Saturday, 30 March 2013

US to OECD: target your anti-BEPS regime carefully

This is rich. The US wants the OECD to not go overboard on the BEPS thing.  From Tax Analysts [gated], Treasury International Tax Counsel Danielle Rolfes said that the Treasury wants to
"make sure that any suggested solutions are targeted at addressing the source of the problems and don't go beyond the scope of the BEPS project."

We are talking about a country that can't seem to distinguish between an au pair financing a trip to Europe and a billionaire stashing money in a series of hidden offshore accounts. Yet there's more:
...The BEPS project carries a risk of "scope creep," Rolfes said. ... "We want to stay mindful of what BEPS is and make sure that in trying to solve those problems we don't come up with solutions that are broader than necessary or that have other implications, particularly with respect to the allocation of taxing rights between two taxing jurisdictions," she said.
...While Treasury endorses the sense of urgency around the BEPS project and the feeling that the problems must be fixed, Rolfes said that U.S. officials intend to be thoughtful about how the rules should or should not be changed.  
I'm not sure what is meant by being thoughtful.

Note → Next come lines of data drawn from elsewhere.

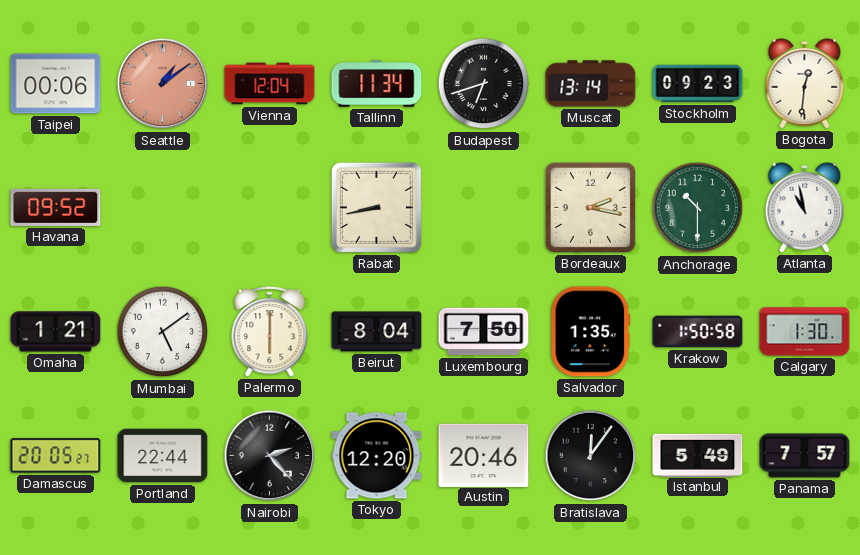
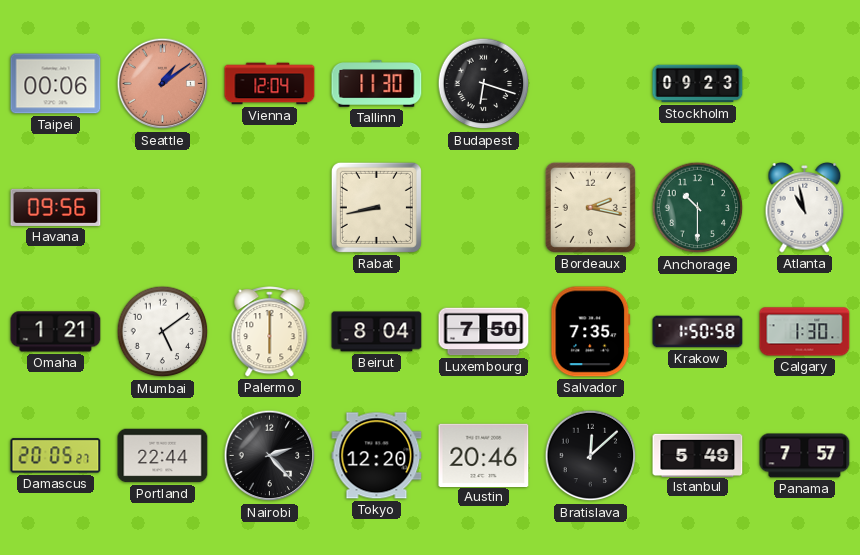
Tallinn: 11:34 -> 11:30
Budapest: 6:42 -> 6:18
Muscat: 13:14 -> none
Bogota: 12:31 -> none
Havana: 09:52 -> 09:56
Salvador: 1:35 -> 7:35
Bratislava: 12:06 -> 12:08
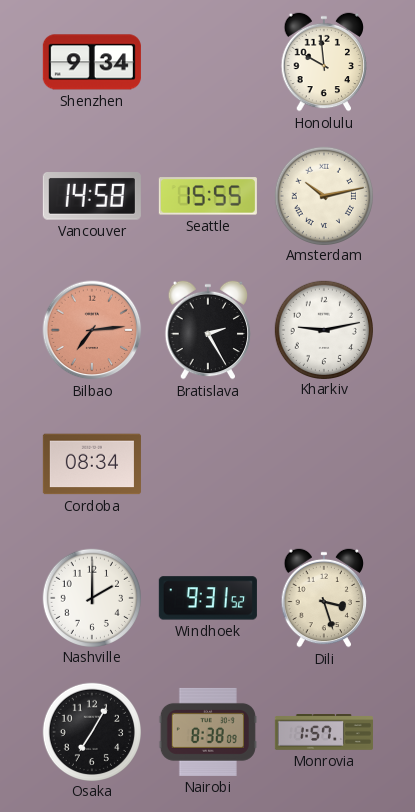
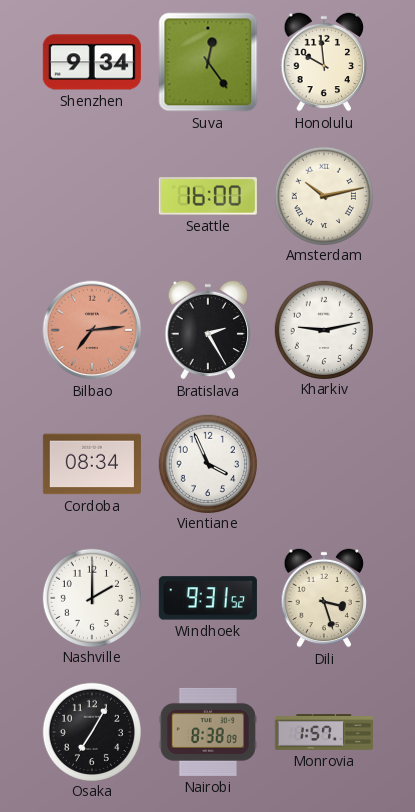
Suva: none -> 12:24
Vancouver: 14:58 -> none
Seattle: 15:55 -> 16:00
Vientiane: none -> 3:56
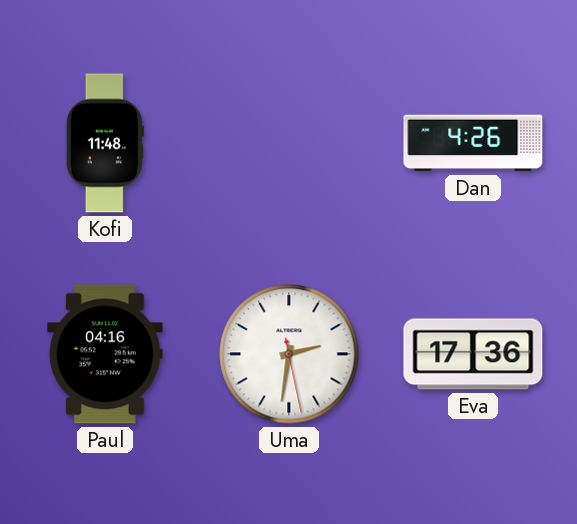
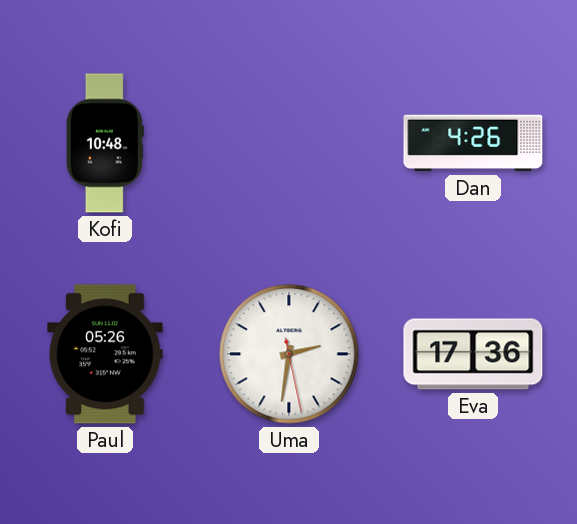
Kofi: 11:48 -> 10:48
Paul: 04:16 -> 05:26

Being thoughtful might mean thinking through what you need to change, how you mean to change it, how you avoid over-breadth and under-breadth at the same time, how much everyone has to spend in order to get the result you seek, and whether what you write as rules can be coherently implemented in practice.

Perhaps Rolfes is worried that if the OECD looks too closely at the allocation of taxing rights between two taxing jurisdictions, the world will see clearly that (1) the US is the most overreaching in this respect given that it taxes on the basis of citizenship and (2) the global North has long arranged the allocation to favor itself at the expense of the global South.  

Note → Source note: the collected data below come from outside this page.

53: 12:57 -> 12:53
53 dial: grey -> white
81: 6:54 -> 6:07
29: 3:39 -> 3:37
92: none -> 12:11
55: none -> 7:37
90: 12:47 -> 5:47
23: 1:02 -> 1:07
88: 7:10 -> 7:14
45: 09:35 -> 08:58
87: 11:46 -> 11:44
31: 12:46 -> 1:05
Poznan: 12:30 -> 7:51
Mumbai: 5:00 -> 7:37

Maybe it is just that Rolfes does not appreciate the finger pointing at US companies:
"It's not just U.S. companies that engage in BEPS. Moreover, all agree that the BEPS we are primarily concerned with is driven by tax planning that is perfectly legal."
Rolfes called some of the moralizing on this issue "ironic," though I think she means "hypocritical." It might not not sound right for the Treasury to use that word when talking about tax competition, so maybe this is carefully chosen rhetoric:
Rolfes [added]that while much of BEPS income lands in zero-tax jurisdictions, some of the elements of tax laws that enable BEPS are attributable to tax competition that's occurring between the same taxing jurisdictions that are trying to solve BEPS.
"This tax competition itself contributes to BEPS," she said.
She acknowledges that "many of the current international standards, such as those relating to transfer pricing and tax treaties, have been developed over many years by U.S. tax policymakers working with their counterparts in the OECD."  She says "We at Treasury are humbled ...And we want to make sure that any solutions we have are targeted to that problem and not to other problems."

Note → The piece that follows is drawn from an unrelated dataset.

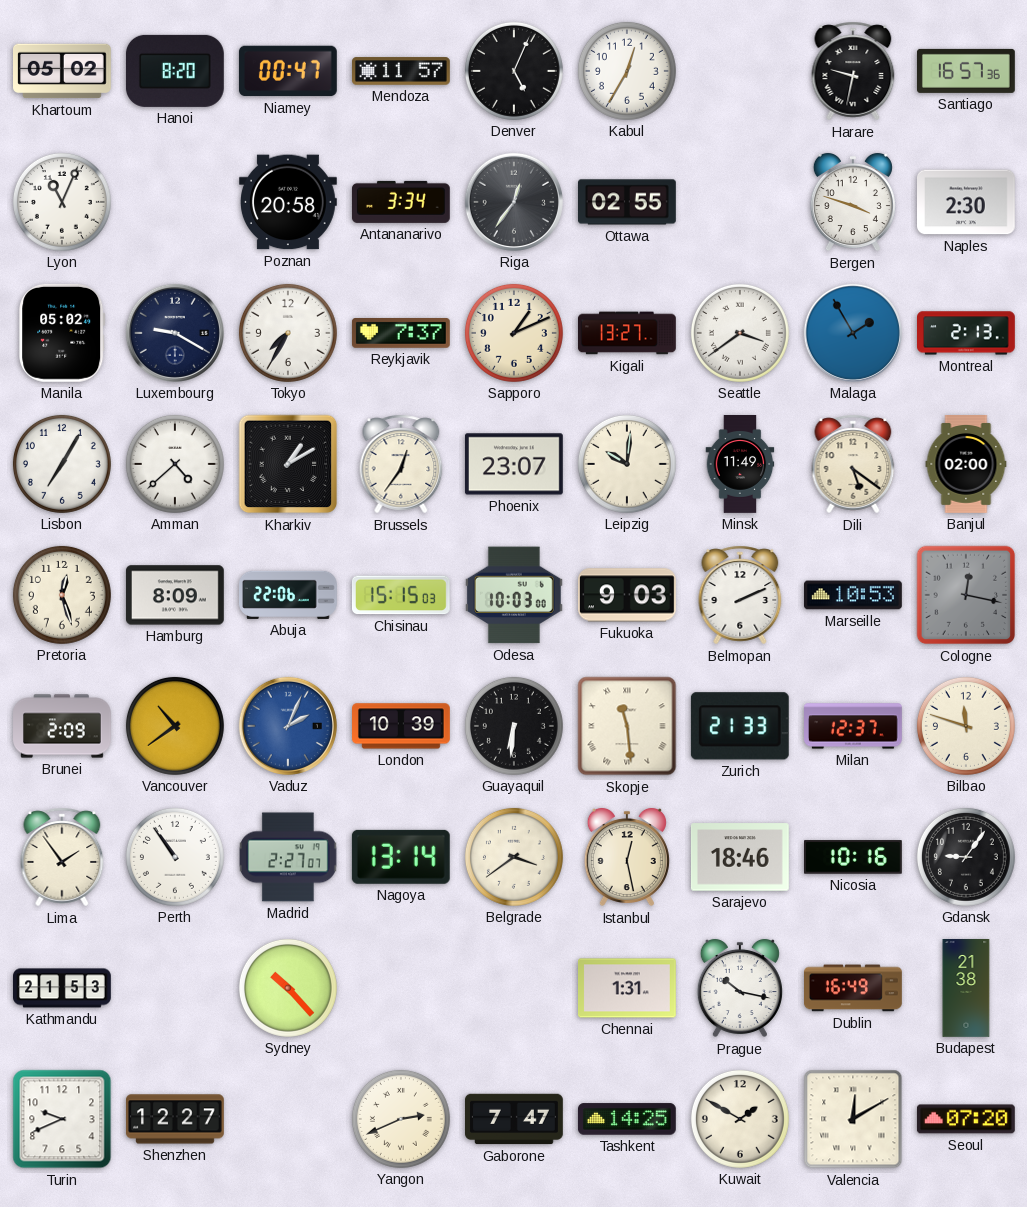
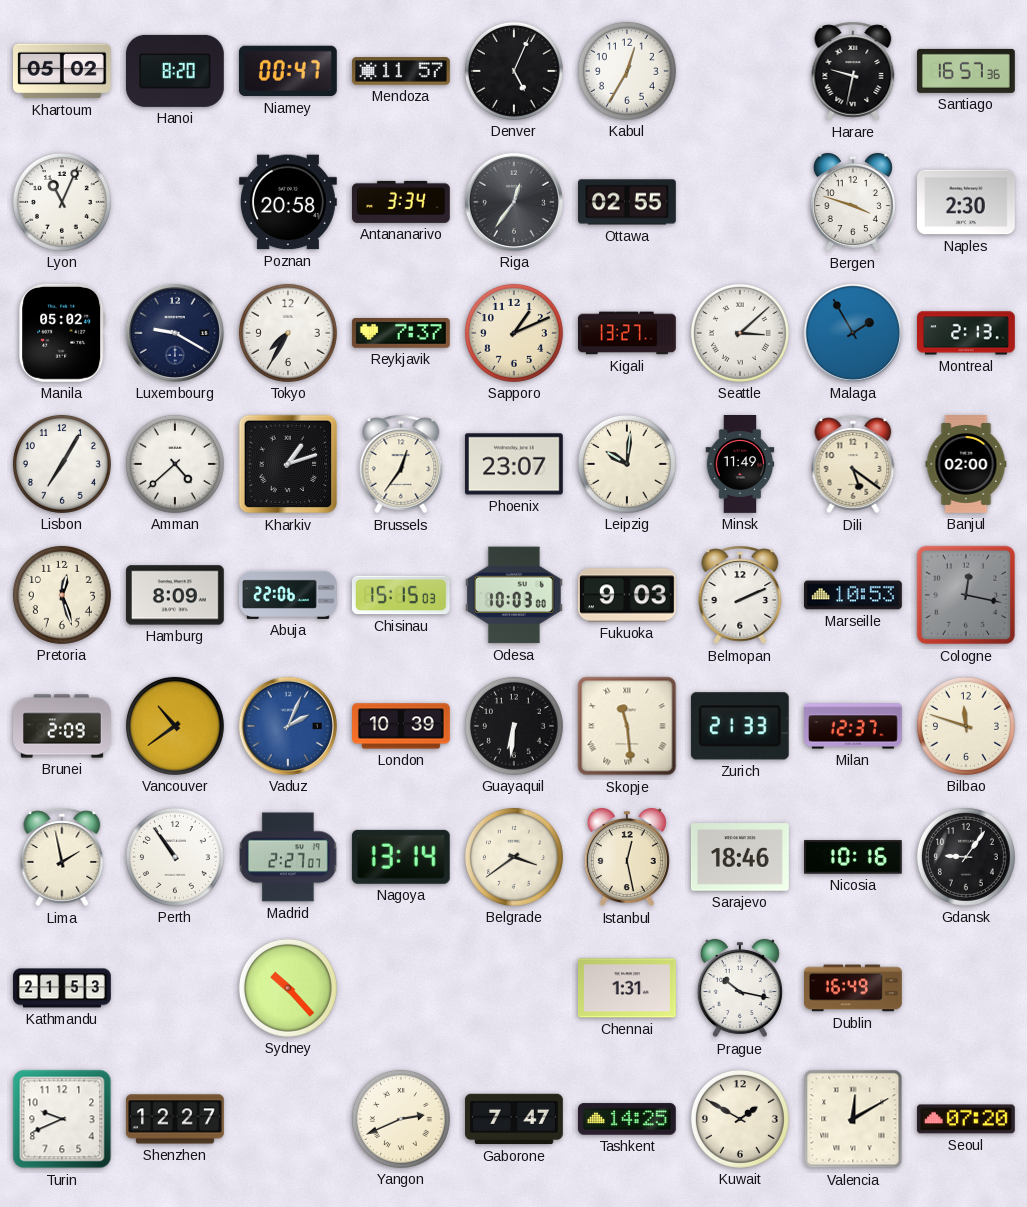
Seattle: 3:39 -> 3:08
Kharkiv: 1:10 -> 1:12
Lima: 1:54 -> 1:58
Budapest: 21:38 -> none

Treasury economist Michael McDonald added that
The BEPS project should clearly undertake a cost-benefit analysis of the possible alternatives...clearly I think if the BEPS project is going to be successful, one has to weigh the benefits of the current [OECD] Transfer Pricing Guidelines, in addition to the costs."
Tax Analysts economist Martin A. Sullivan can't understand why the US is focused on the BEPS thing at all, since Dave Camp has a proposal for switching the U.S. to a territorial system:
"To me, that seems much more important than an OECD initiative. I don't understand how the two are going to work together. If Chairman Camp achieves his goal by the end of the year of putting the entire international tax system up for a vote, shouldn't that be our starting point?"
Rolfes responded that the BEPS project would still matter even if the US changed to territorial, since such a switch would not in any way make profit shifting less an issue. She also had some interesting things to say about participation and influence in tax policymaking via the OECD:
Treasury needs to be engaged in a significant tax policy initiative like BEPS, which would be undertaken by other countries with or without the U.S. ...Having a seat at the OECD table provides the United States the opportunity to be a part of the dialogue and to have an influence on how international tax rules are developed ... [and] other countries are not going to wait for the conclusion of the U.S. Congress's reform debate.
So the US sees the OECD as playing an important role, and one that could have negative impacts on US policymaking choices absent Treasury's involvement. And this exchange shows that at least some at the Treasury are capable of articulating at least a sense of understanding the concept of regulatory overbreadth. But you could interpret these statements as at best tepid support for the OECD's initiative, at worst a foreshadowing of resistance to come. The US torpedoed the OECD's efforts on harmful tax practices, only to come up with the much more expansive and awe-inspiring FATCA on its own. If the US torpedoes BEPS, what will be in store for the taxation of multinationals? It should be a fascinating ride.